Canada Building As Well: While veterans like Christine Sinclair (260 caps) and Desiree Scott (127 caps) are part of this Canada roster, the group also includes several younger players and newcomers. Of the six teenagers on the roster, Rose, Fleming and Grosso are eligible to play in the 2018 CONCACAF U-20 Women's Championship in Trinidad & Tobago, while Huitema, Riviere and Young are eligible to play in the 2018 CONCACAF Women's U-17 tournament in Nicaragua. The call-up is also the first for four of them in Riviere, Young, Grosso, and Kelly.
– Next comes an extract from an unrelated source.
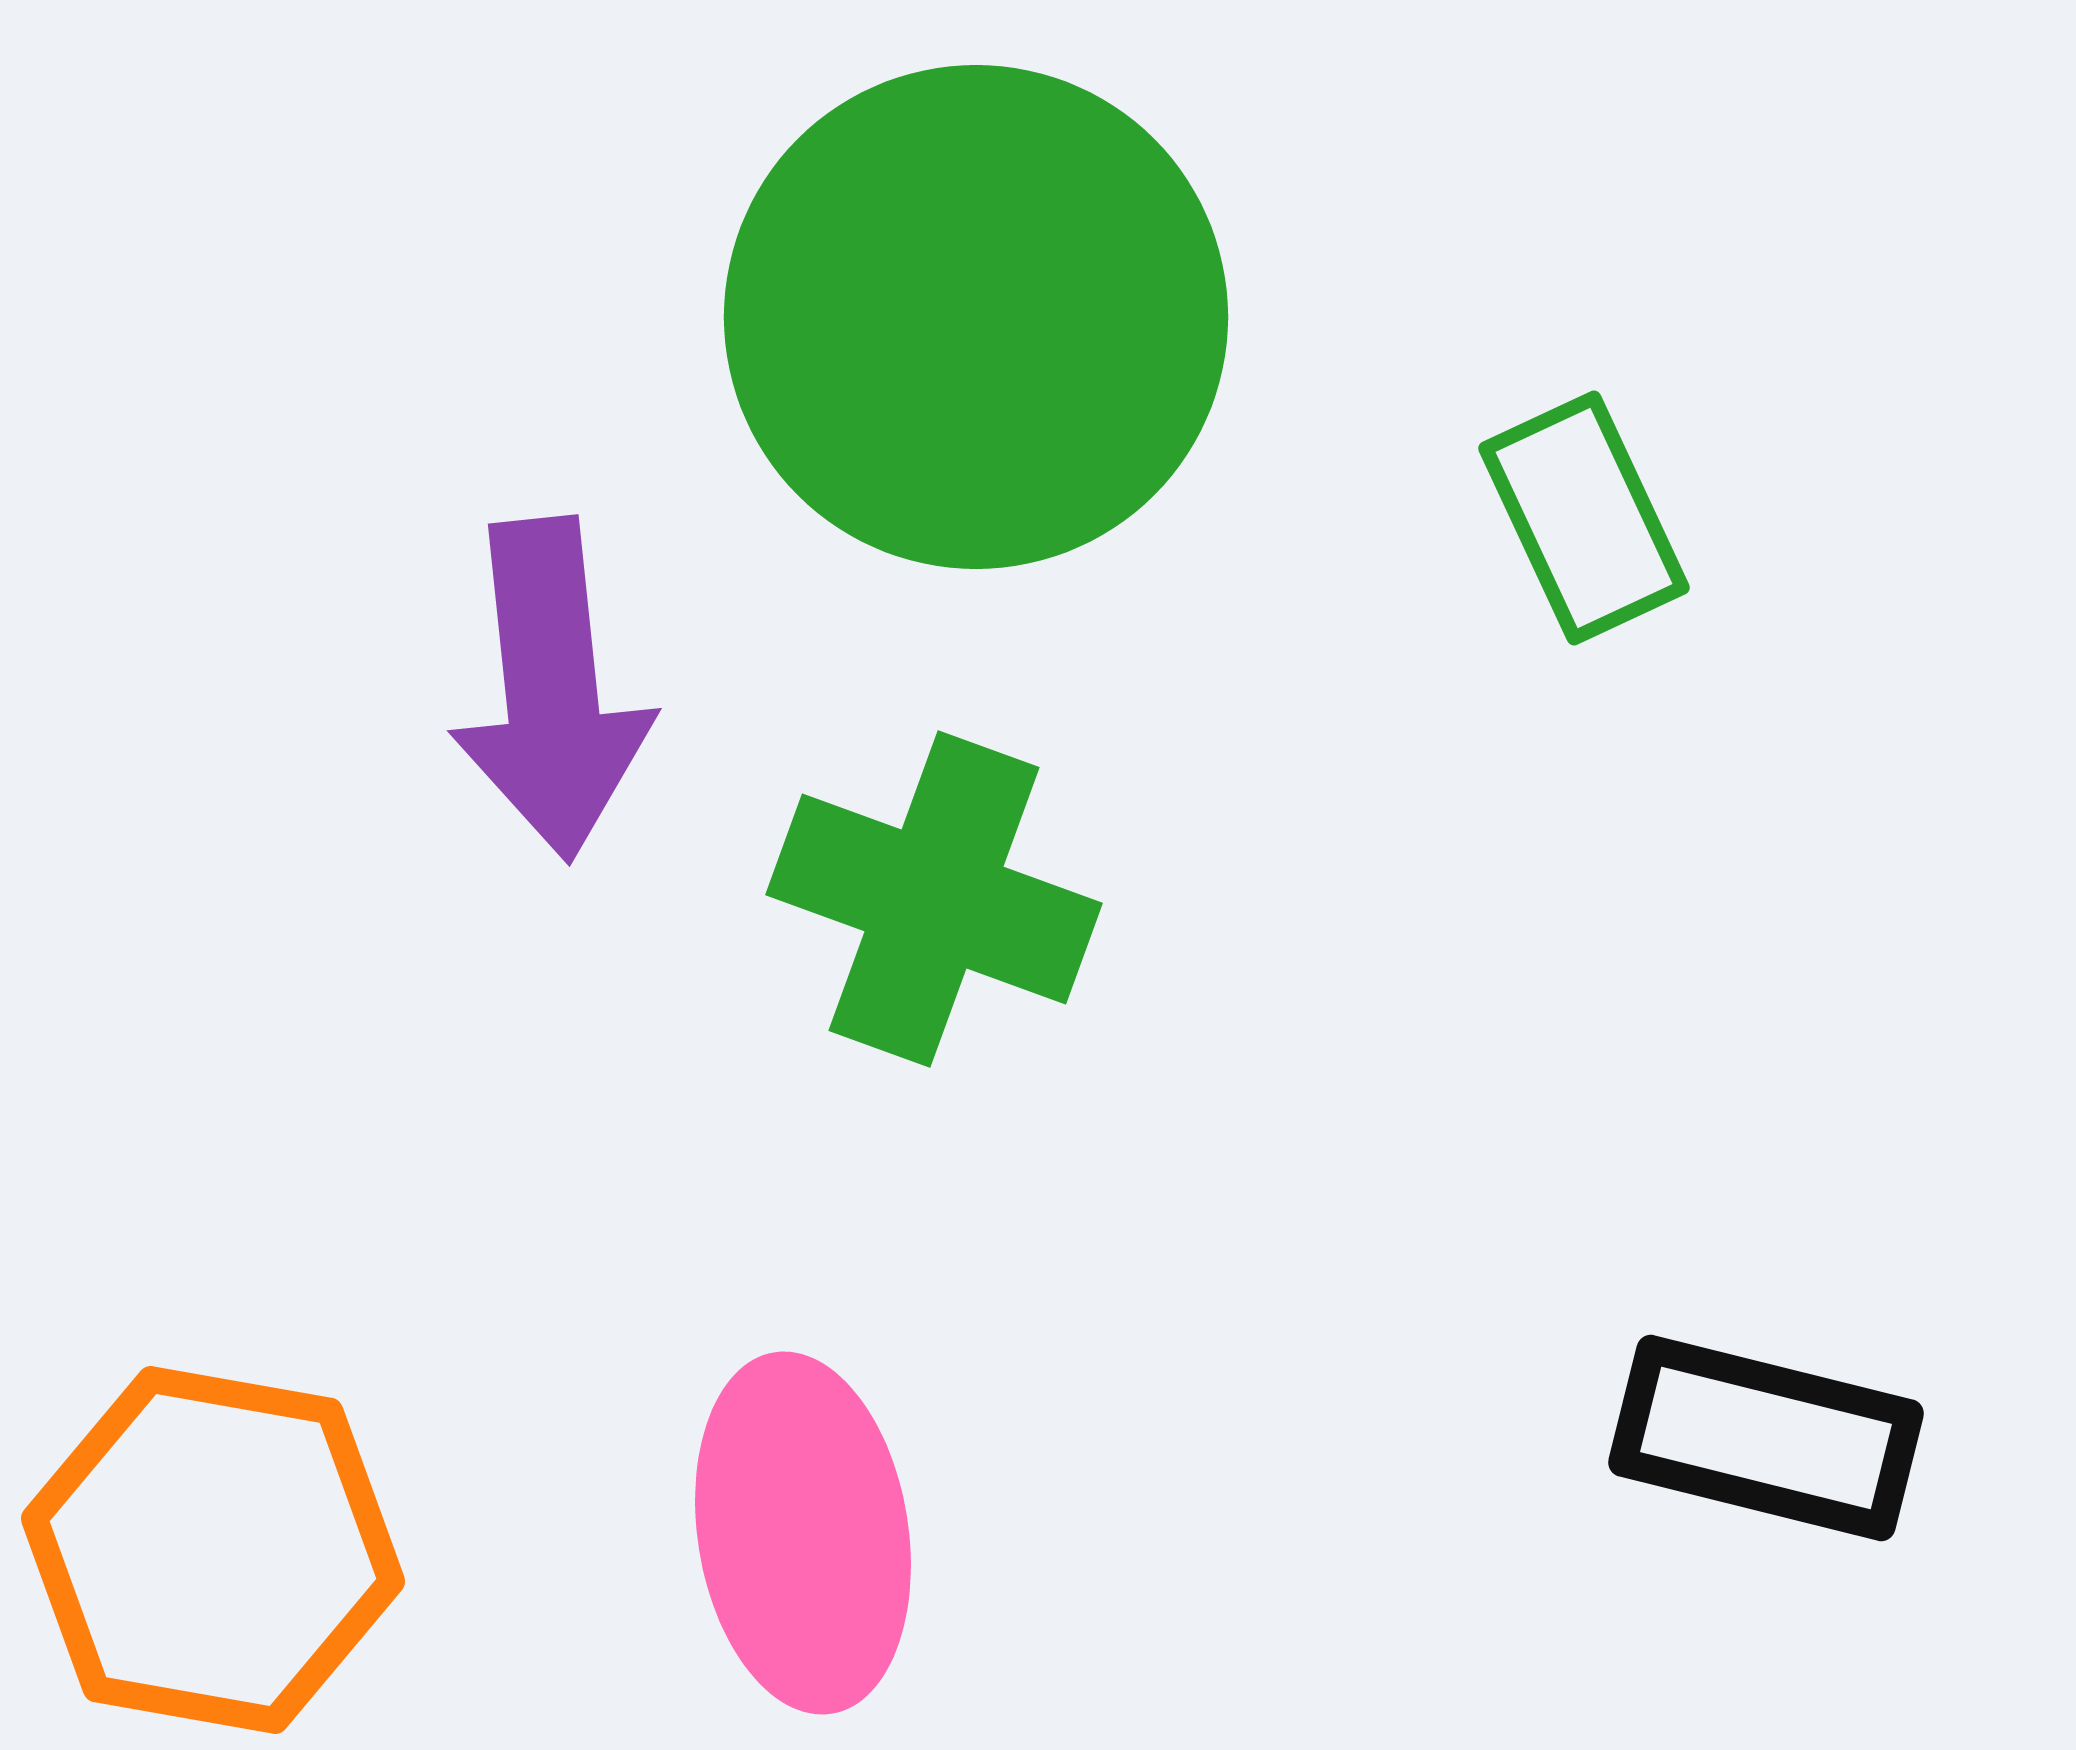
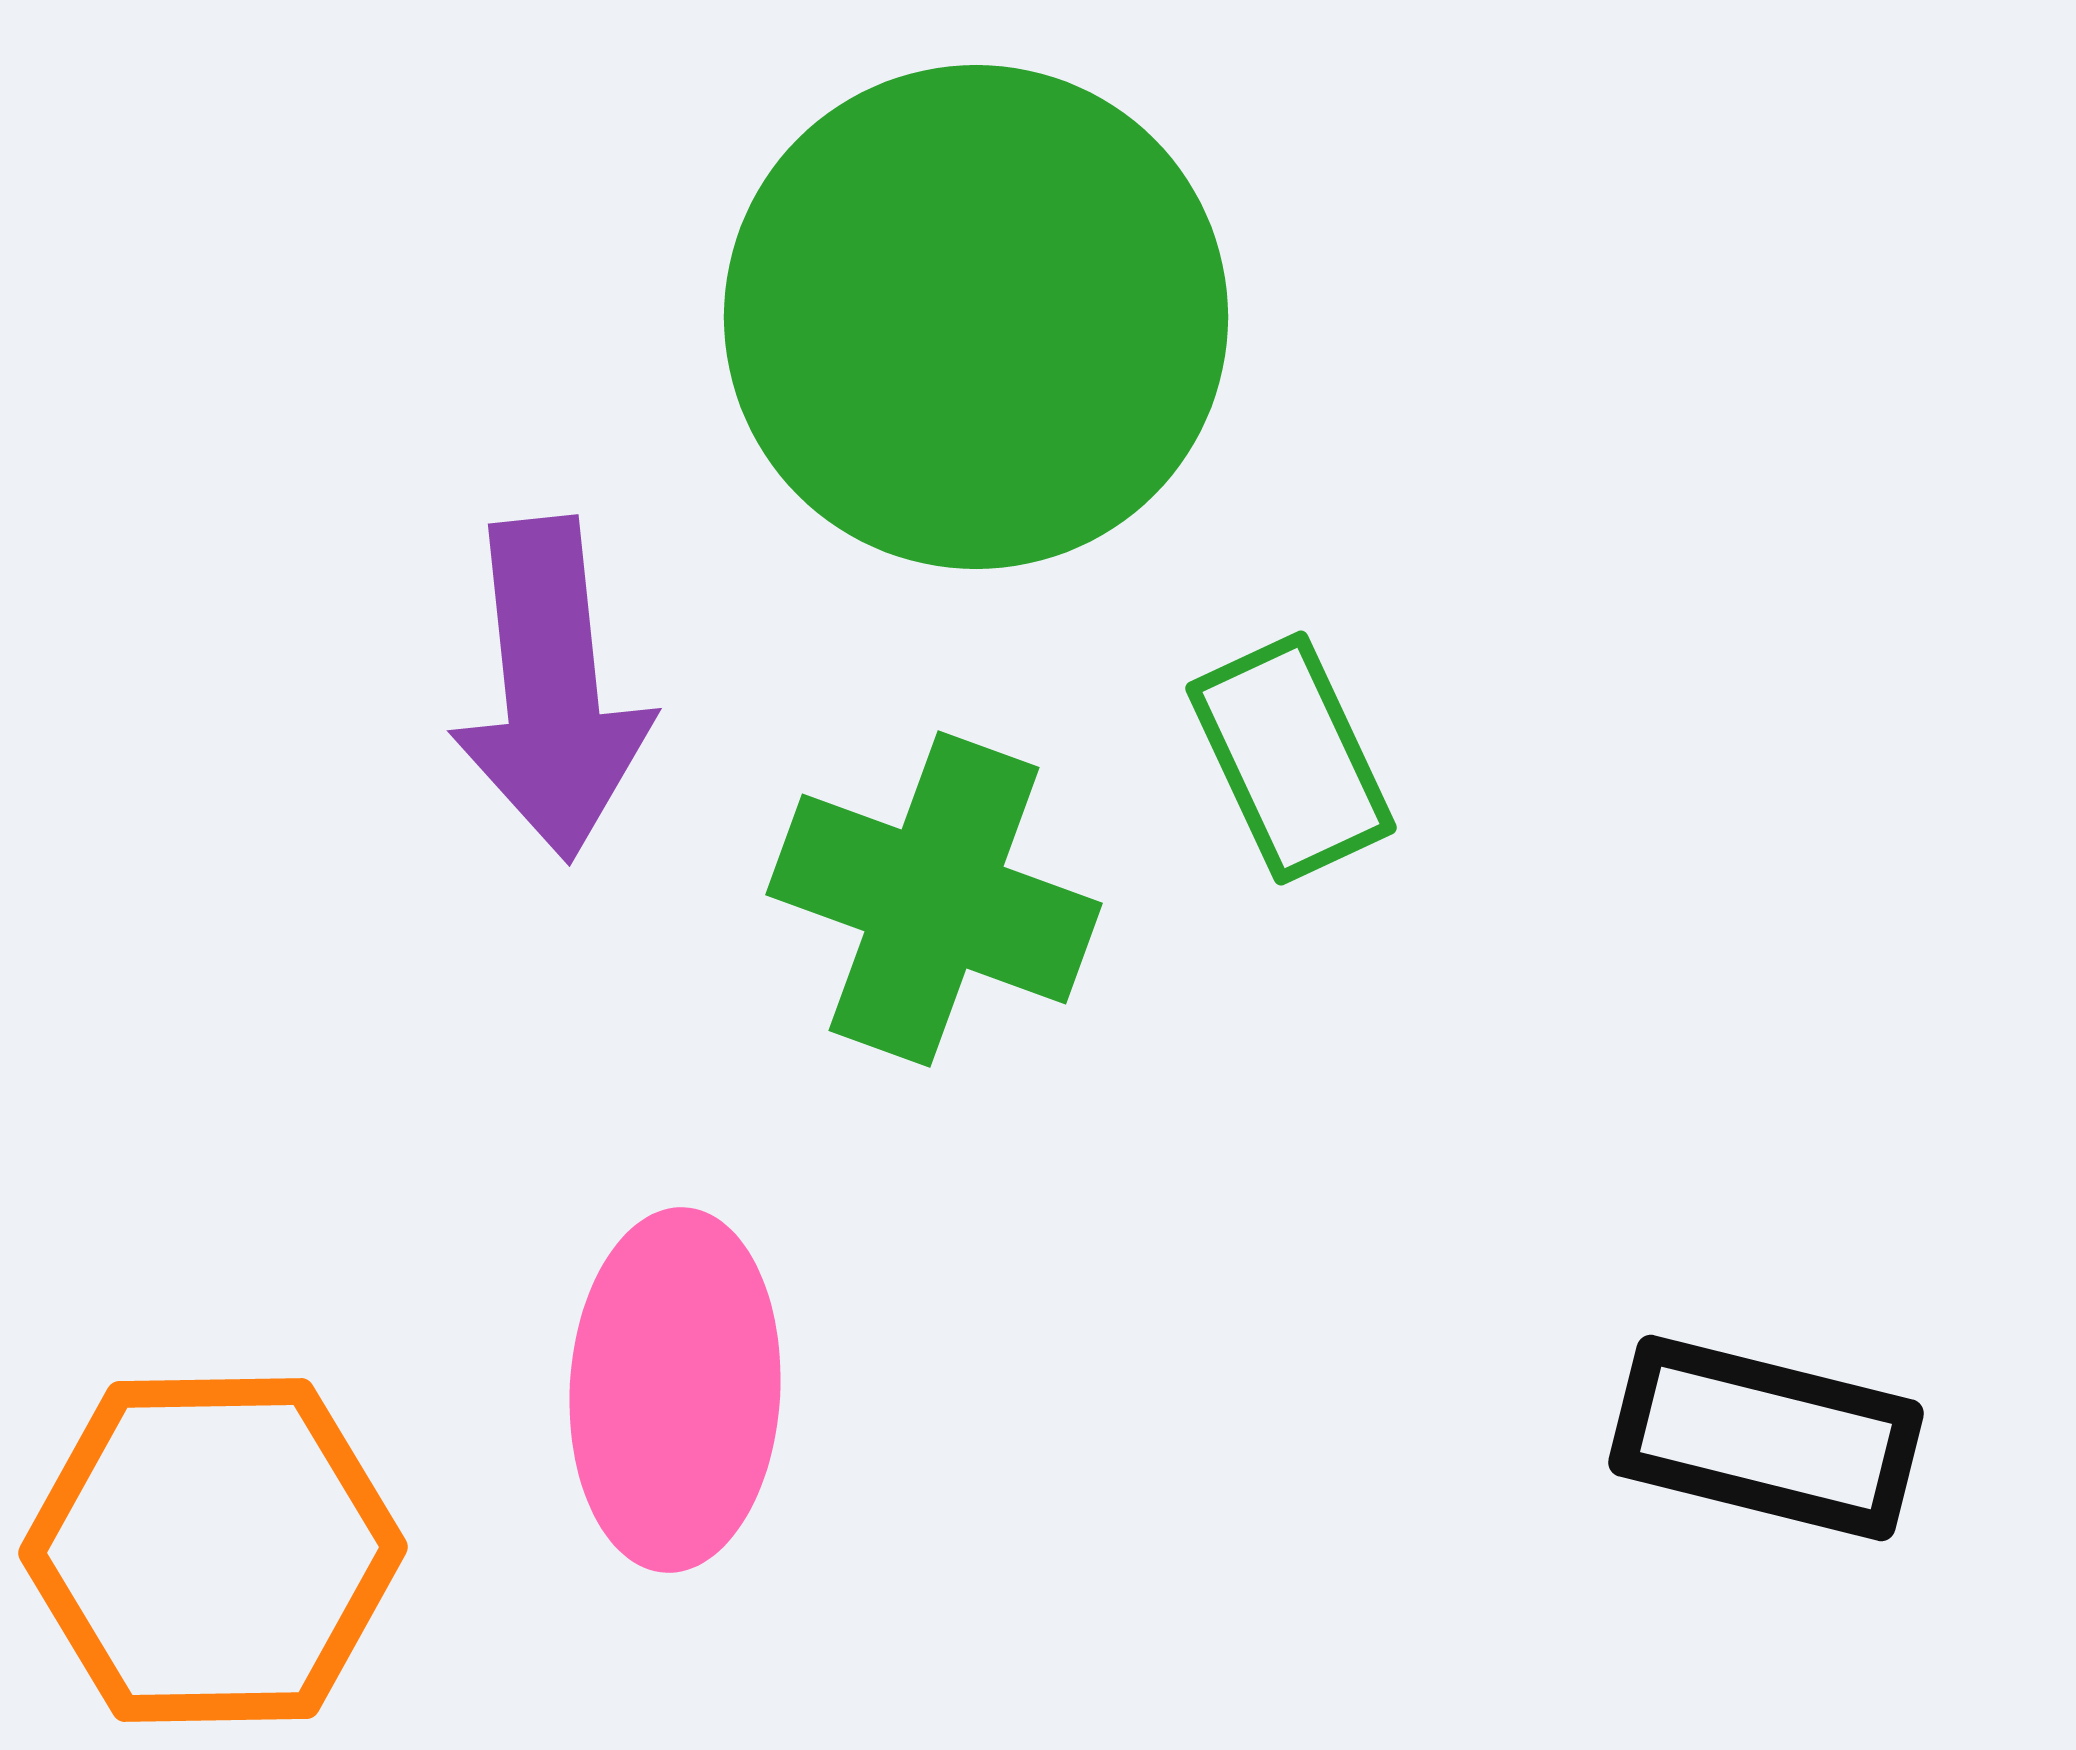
green rectangle: moved 293 px left, 240 px down
pink ellipse: moved 128 px left, 143 px up; rotated 12 degrees clockwise
orange hexagon: rotated 11 degrees counterclockwise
Canada has a 6-2-2 record in 2017 with the only losses coming by one goal to second-ranked Germany (in a friendly) and 17th-ranked Spain (in the Algarve Cup Final). The wins have been over Mexico, Denmark, Russia and Sweden (all by one goal) and two big wins over Costa Rica. READ: Five Things About Canada.
Bay Area Connections: The match at Avaya Stadium in San Jose will mark a homecoming of sorts for numerous WNT players with ties to the Bay Area. Defender Kelley O’Hara, forward Christen Press, goalkeeper Jane Campbell and defender Chioma Ubogagu all attended Stanford, while Andi Sullivan currently plays for the Cardinal. Defender Abby Dahlkemper is from Menlo Park (about 18 miles from Avaya Stadium), forward Alex Morgan attended UC Berkeley across the Bay and, defenders Julie Ertz and Sofia Huerta attended Santa Clara University, which is adjacent to Avaya Stadium. Forward Lynn Williams is from Fresno, Calif., about 150 miles southeast of Avaya Stadium.